Kagan found herself in that unusual position Monday after Chief Justice John Roberts said he saw little similarity between the web designer’s case and a unanimous 2006 ruling where the high court rejected law schools’ claims that a federal law forcing them to accommodate military recruiters violated the schools’ free-speech rights. The schools contended that they shouldn’t have to allow the recruiters in because, at the time, the military barred gay men and lesbians from serving.

Roberts said the only thing the government compelled in the law schools’ case was access to “empty rooms.” Kagan, who was dean of Harvard Law School at that time and helped lead the charge against the policy, looked askance at the reference but left it to Fletcher to handle most of the push-back.

“That’s not correct,” the Justice Department attorney said in an unusually blunt rebuttal from an arguing attorney. Fletcher noted that the schools were also compelled to give military recruiters access to emails, newsletters and other notices — all forms of speech — on par with that afforded to other employers recruiting on campus. “The law schools also had sincere moral objections to making those statements to facilitate recruiting that they found deeply objectionable,” he said.
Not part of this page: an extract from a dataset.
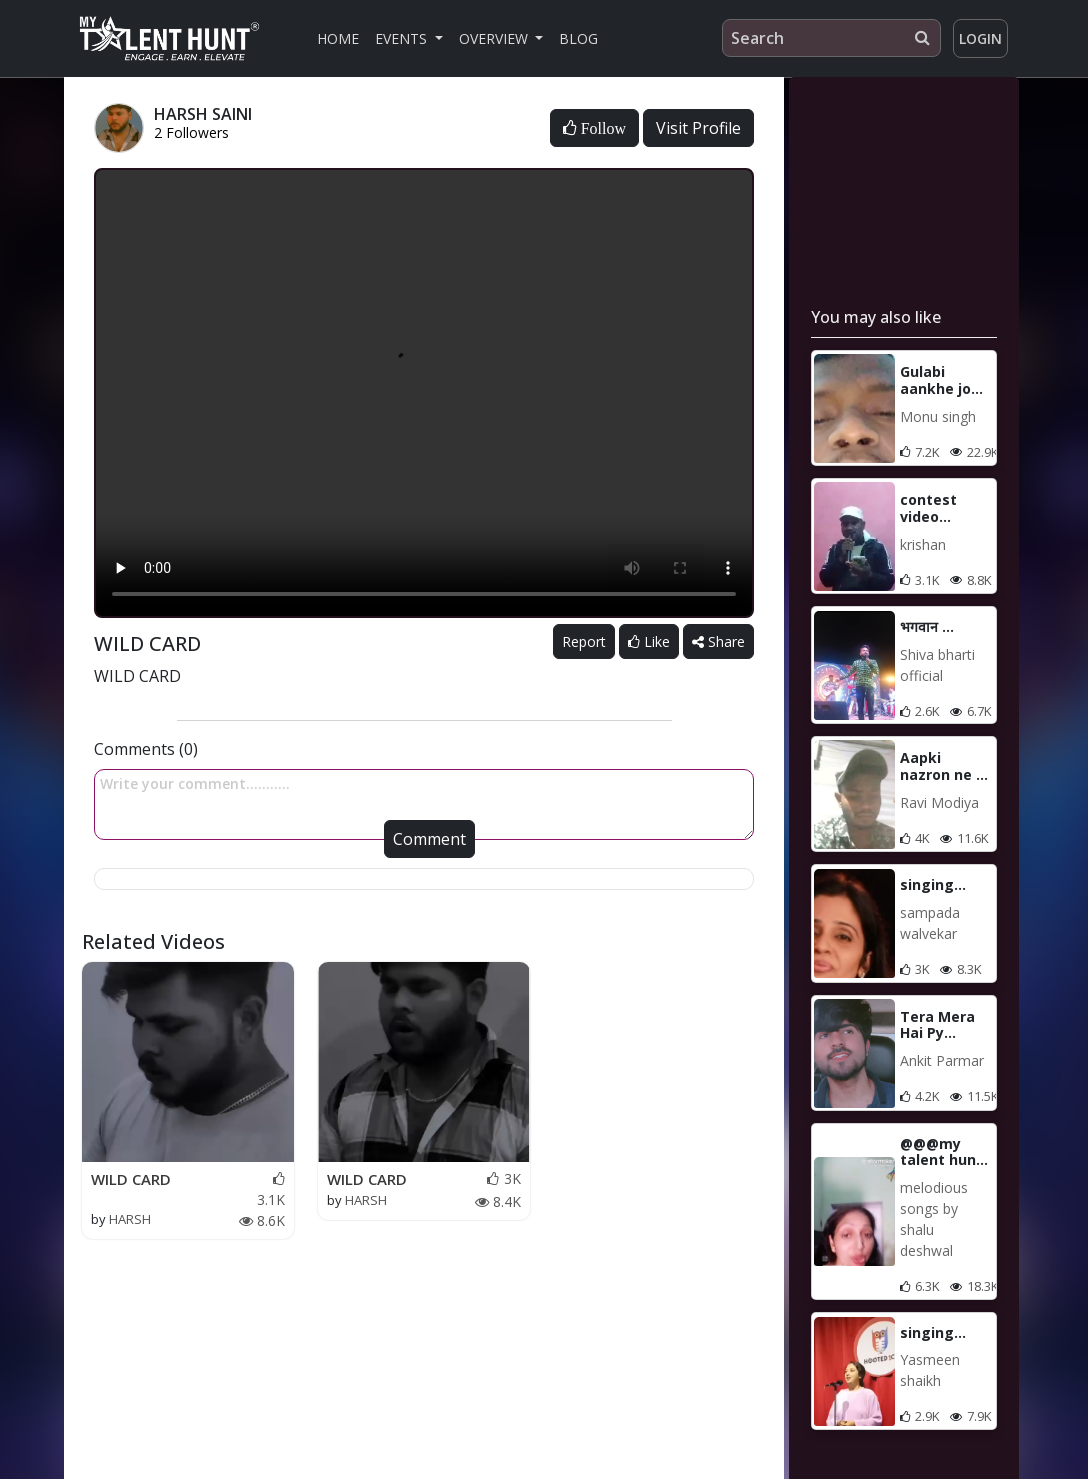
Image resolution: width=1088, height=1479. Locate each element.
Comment (429, 839)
Kagan chimed in later, suggesting that under the court’s precedent, telling invitees where a wedding is going to be held isn’t much different than telling students where the military folks are coming on campus — speech the court ruled could be compelled in the 2006 case.

“Here is where the military recruiters are going to be is very similar to here is where the wedding is going to take place, which is what standard websites do,” she said.
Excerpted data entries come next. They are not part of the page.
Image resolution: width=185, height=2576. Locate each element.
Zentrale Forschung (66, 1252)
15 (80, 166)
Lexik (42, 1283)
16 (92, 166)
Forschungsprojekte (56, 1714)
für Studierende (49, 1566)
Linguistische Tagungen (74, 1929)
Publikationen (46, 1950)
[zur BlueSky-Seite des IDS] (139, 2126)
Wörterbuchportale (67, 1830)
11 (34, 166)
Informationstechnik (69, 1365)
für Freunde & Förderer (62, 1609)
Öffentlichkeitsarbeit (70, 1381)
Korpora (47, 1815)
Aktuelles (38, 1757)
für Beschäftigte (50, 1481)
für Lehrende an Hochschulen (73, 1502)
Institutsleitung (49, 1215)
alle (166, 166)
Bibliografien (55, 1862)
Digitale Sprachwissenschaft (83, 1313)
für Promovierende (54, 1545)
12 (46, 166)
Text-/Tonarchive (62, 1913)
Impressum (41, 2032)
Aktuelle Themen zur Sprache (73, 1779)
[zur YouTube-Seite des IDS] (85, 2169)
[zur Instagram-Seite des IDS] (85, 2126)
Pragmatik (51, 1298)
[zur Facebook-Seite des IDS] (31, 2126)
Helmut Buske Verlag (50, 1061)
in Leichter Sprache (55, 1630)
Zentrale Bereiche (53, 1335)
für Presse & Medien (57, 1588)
Justices joust over dating apps

Arguments can also provide an opportunity for justices to learn a thing or two and maybe venture outside their comfort zone, but only so far.

Justice Samuel Alito raised a hypothetical Monday about objections to intermarriage among Jewish people and whether that would be a sufficient basis for a website not to accept business from a couple of mixed religious backgrounds. Olson said it would not, but that the website wouldn’t have to change any messages against intermarriage to satisfy the state’s laws.

Alito then launched into another example about an unmarried customer asking a photographer to take a photo to be featured on Jdate.com.

“It's a dating service, I gather, for Jewish people,” Alito said.

“It is,” Kagan replied, prompting laughter from the courtroom.

“Maybe Justice Kagan will also be familiar with the next website I'm going to mention,” Alito continued, raising the example of a Jewish photographer being asked to take a photo for someone’s profile on Ashleymadison.com — a site that openly caters to relationships that involve financial support.

That prompted more uproarious laughter from the courtroom, even as Alito gamely backpedaled about his intimation that Kagan would have insights on the topic. “I'm not suggesting that. I mean, she knows a lot of things,” he said.